Start of Given records

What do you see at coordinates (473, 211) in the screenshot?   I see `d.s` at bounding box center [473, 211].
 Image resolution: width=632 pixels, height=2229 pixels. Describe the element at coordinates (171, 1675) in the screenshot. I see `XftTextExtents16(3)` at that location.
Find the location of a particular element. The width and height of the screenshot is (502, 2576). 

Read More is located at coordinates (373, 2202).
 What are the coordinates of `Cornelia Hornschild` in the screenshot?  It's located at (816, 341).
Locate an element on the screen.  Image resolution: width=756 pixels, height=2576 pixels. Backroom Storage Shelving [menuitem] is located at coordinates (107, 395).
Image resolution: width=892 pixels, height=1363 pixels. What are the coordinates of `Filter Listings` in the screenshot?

End of Given records

[Prompt]
After locating the line with "Find the location" in the records above, please set down that line and all later ones exactly, and no other line.

[Exercise answer]
Find the location of a particular element. The width and height of the screenshot is (502, 2576). 

Read More is located at coordinates (373, 2202).
 What are the coordinates of `Cornelia Hornschild` in the screenshot?  It's located at (816, 341).
Locate an element on the screen.  Image resolution: width=756 pixels, height=2576 pixels. Backroom Storage Shelving [menuitem] is located at coordinates (107, 395).
Image resolution: width=892 pixels, height=1363 pixels. What are the coordinates of `Filter Listings` in the screenshot?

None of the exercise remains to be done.